Quaternion rotation matrix I'm a last year student at a high school in Denmark, and I'm trying to understand how quaternions rotations can be described through a rotation matrix.
As of now, I quite don't understand how I go from the quaternion:
$q = a + bi + cj + dk$,
to a quaternion written on matrix form.
I know the quaternion can be written as a structure consisting of the real part and a vector $(a, v)$, where the vector represents the imaginary part of the quaternion, but I don't quite understand how I from the vector part of the can describe a rotation with a rotation matrix.
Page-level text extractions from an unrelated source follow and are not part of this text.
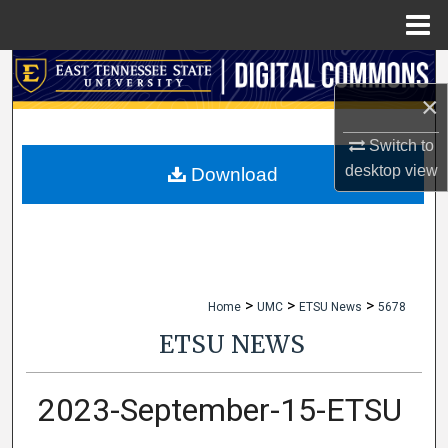
Menu
Home
Search
×
Browse Collections
Switch to
My Account
desktop
view
Download
About
Digital Commons Network™
>
>
>
Home
UMC
ETSU News
5678
ETSU NEWS
2023-September-15-ETSU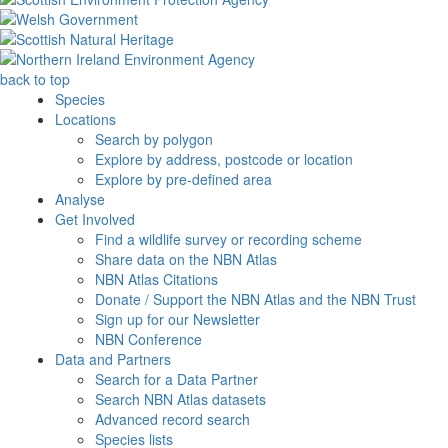
back to top
Species
Locations
Search by polygon
Explore by address, postcode or location
Explore by pre-defined area
Analyse
Get Involved
Find a wildlife survey or recording scheme
Share data on the NBN Atlas
NBN Atlas Citations
Donate / Support the NBN Atlas and the NBN Trust
Sign up for our Newsletter
NBN Conference
Data and Partners
Search for a Data Partner
Search NBN Atlas datasets
Advanced record search
Species lists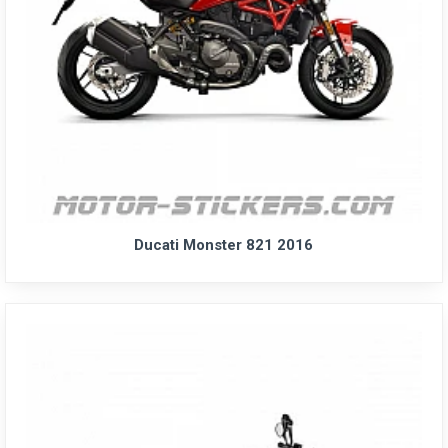
Ducati Monster 821 2016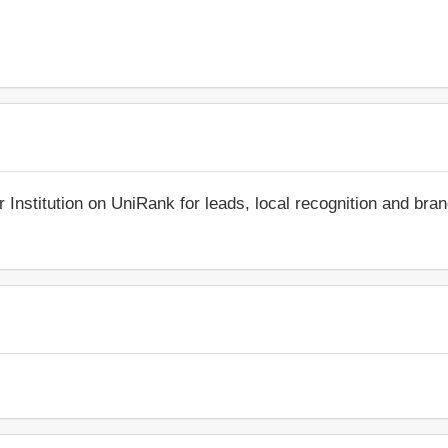
r Institution on UniRank for leads, local recognition and bra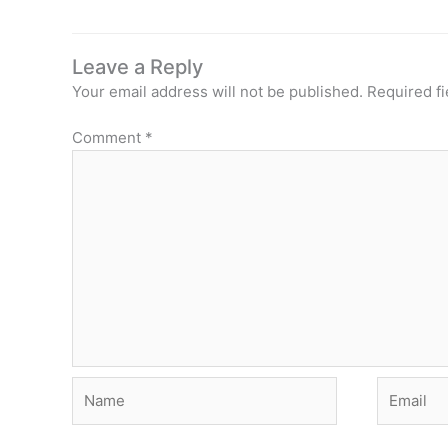
Leave a Reply
Your email address will not be published.
Required f
Comment
*
Name
Email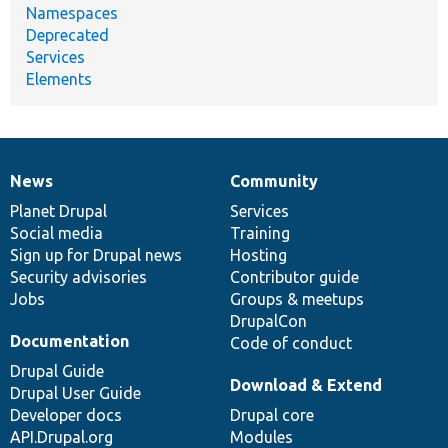
Namespaces
Deprecated
Services
Elements
News
Community
News
Our
Documentation
Drupal
Governance
items
Planet Drupal
community
code
of
Services
Social media
base
community
Training
Sign up for Drupal news
Hosting
Security advisories
Contributor guide
Jobs
Groups & meetups
DrupalCon
Documentation
Code of conduct
Drupal Guide
Download & Extend
Drupal User Guide
Developer docs
Drupal core
API.Drupal.org
Modules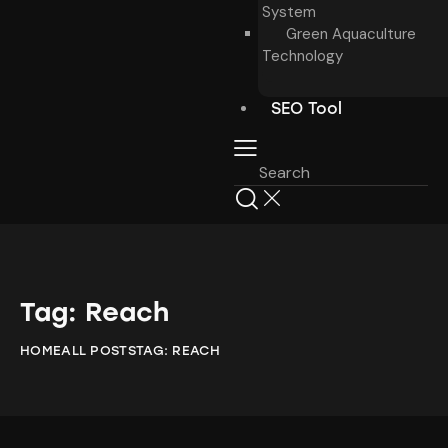
System
Green Aquaculture
Technology
SEO Tool
Tag: Reach
HOME
ALL POSTS
TAG: REACH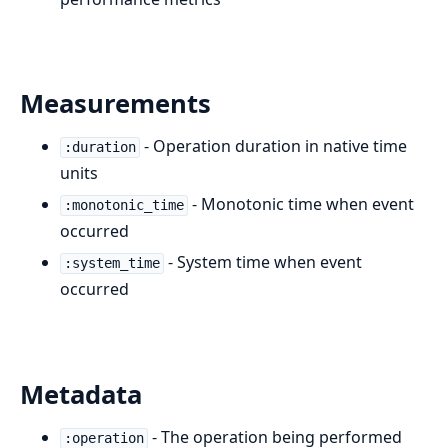
Measurements
- Operation duration in native time
:duration
units
- Monotonic time when event
:monotonic_time
occurred
- System time when event
:system_time
occurred
Metadata
- The operation being performed
:operation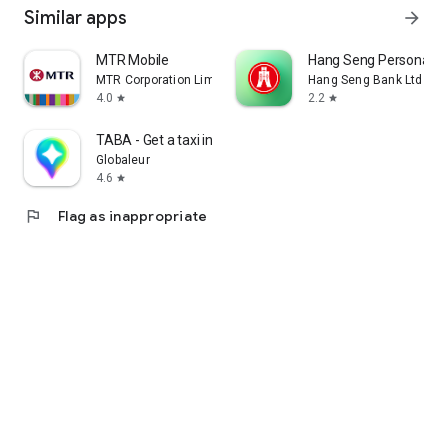
Similar apps
arrow_forward
MTR Mobile
Hang Seng Personal B
MTR Corporation Limited
Hang Seng Bank Ltd
4.0
2.2
star
star
TABA - Get a taxi in Korea
Globaleur
4.6
star
flag
Flag as inappropriate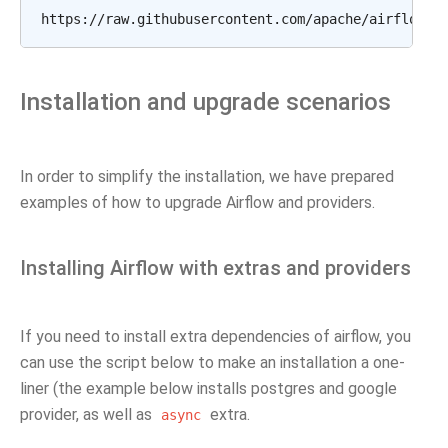
Installation and upgrade scenarios
In order to simplify the installation, we have prepared
examples of how to upgrade Airflow and providers.
Installing Airflow with extras and providers
If you need to install extra dependencies of airflow, you
can use the script below to make an installation a one-
liner (the example below installs postgres and google
provider, as well as
extra.
async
 A: It's very simple. The key is to only pay attention to a basis.
The $x,y,z$ unit vectors $e_1, e_2, e_3$ of $\mathbb R^3$ are represented by $i,j,k$, respectively. You have a quaternion $q$ such that $x\mapsto qxq^{-1}$ is your rotation.
So in particular, pay attention to $v_1=qiq^{-1}$, $v_2=qjq^{-1}$ and $v_3=qkq^{-1}$. Each $v_i$ is a quaternion, a linear combination of $i,j,k$, and now extract their coefficients of $v_i$ into a $3\times 1$-vector $\vec{v_i}$.
Let $T$ be the matrix whose first column is $\vec{v_1}$, second column is $\vec{v_2}$ and third column is $\vec{v_3}$.  Are you surprised to learn we're already done?
Look at what has been produced: $x\mapsto Tx$ ($x$ a column vector), and $x\mapsto qxq^{-1}$ ($x$ a quaternion with real part zero) are both $\mathbb R$-linear transformations, the first one on $\mathbb R^3$ and the second on the quaternions with real part zero.  When you compute the image of a vector using either method, you always get results that agree (remember, you only have to know that they agree on the basis vectors!)